The study of possible nuclear fleet evolution is done through scenario calculations. A scenario models precisely all material flows within the fuel cycle, starting with raw material extraction, following with fuel fabrication, fuel irradiation inside the reactor, spent fuel cooling, fuel reprocessing and waste disposal. The scenario is thus a great tool for decision making. However, a scenario is really dependant on the set of hypotheses considered, that are affected by deep uncertainties. The current way to perform scenario calculation is not well suited to manage such hypotheses changes due to uncertainties.
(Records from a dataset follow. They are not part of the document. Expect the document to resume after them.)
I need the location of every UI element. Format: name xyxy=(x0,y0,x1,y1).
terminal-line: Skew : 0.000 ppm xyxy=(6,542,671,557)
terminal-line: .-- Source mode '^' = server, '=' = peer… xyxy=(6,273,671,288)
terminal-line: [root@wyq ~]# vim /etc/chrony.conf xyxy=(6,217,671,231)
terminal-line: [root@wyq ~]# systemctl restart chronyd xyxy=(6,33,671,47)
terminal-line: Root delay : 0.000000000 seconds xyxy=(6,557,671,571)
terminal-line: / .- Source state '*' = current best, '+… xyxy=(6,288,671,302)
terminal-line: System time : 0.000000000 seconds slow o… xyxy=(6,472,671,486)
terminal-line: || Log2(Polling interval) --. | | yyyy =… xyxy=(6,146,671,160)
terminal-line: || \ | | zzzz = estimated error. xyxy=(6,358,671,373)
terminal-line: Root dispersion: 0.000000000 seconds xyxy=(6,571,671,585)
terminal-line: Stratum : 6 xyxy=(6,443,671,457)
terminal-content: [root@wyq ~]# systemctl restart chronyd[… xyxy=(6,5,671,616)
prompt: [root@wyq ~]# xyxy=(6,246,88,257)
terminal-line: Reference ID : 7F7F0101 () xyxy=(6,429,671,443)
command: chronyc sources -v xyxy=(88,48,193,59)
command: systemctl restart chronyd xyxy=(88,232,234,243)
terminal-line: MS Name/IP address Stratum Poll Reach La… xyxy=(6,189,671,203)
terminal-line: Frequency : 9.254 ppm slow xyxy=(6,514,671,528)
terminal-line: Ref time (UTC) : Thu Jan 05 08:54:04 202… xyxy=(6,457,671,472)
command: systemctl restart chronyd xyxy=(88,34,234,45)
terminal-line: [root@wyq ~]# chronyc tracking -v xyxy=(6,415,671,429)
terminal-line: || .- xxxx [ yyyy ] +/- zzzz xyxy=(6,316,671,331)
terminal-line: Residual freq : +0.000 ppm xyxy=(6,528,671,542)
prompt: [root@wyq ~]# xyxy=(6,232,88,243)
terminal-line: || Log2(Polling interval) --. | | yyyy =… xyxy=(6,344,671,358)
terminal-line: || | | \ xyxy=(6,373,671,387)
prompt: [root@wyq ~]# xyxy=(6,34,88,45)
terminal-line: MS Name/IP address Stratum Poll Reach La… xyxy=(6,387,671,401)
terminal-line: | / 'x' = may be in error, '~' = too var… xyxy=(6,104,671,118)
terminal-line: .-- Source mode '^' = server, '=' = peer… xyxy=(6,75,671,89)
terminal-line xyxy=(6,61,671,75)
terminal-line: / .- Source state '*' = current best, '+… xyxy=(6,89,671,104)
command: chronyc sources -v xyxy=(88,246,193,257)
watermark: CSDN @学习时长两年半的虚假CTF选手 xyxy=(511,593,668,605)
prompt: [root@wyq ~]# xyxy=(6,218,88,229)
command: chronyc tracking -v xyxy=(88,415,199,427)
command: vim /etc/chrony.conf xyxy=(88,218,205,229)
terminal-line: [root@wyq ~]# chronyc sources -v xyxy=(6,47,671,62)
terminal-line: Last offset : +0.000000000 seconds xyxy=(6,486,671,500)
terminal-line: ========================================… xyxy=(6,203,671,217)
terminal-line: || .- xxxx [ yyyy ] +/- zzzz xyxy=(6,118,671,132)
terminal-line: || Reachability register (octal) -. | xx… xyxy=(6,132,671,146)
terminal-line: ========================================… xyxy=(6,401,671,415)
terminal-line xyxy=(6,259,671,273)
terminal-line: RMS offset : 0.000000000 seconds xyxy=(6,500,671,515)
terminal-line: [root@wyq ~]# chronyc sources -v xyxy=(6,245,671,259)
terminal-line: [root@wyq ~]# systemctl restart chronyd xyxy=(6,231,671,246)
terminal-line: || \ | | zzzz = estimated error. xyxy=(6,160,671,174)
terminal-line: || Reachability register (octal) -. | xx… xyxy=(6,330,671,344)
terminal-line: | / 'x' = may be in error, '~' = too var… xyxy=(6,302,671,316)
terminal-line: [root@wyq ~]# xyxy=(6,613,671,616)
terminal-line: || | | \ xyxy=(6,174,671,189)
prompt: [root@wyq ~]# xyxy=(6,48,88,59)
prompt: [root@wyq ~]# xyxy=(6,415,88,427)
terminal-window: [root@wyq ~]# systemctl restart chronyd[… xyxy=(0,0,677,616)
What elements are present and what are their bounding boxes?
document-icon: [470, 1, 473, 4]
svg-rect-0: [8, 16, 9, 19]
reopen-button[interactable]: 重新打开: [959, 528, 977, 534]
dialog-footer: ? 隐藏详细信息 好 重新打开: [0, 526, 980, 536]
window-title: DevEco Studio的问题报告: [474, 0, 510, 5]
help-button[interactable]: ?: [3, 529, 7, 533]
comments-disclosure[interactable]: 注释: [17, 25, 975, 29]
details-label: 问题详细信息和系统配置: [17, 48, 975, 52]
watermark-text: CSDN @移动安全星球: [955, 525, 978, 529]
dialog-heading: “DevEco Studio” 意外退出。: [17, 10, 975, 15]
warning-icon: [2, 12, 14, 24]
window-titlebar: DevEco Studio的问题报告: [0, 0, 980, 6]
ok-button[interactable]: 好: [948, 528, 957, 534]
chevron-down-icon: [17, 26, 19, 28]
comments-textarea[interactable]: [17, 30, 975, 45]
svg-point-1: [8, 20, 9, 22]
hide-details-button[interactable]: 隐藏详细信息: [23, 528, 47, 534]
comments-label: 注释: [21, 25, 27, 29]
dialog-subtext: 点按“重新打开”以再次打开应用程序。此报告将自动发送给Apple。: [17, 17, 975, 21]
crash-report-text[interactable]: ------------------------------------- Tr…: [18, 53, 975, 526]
A new field of research has emerged to deal with these deep uncertainties : the study of scenario robustness and resilience. The objective is no longer to quantify the performances of a precise scenario, but its ability to be modified to answer to the objective or constraint change (such as an installed power variation). To do so, it is necessary to launch several thousands of calculations, among which a large part are not viable.
The goal of this thesis work is to investigate the optimization methods used in logistics in order to build efficient methods to quickly build scenario inputs. The generated inputs should lead to optimal scenarios for a set of given objectives. Then, it would be possible to identify the scenarios that are able to answer to several objectives and assess whether they can be adjusted to answer to new constraints. In other words, this thesis is another step towards the production of resilient scenarios against future uncertainties.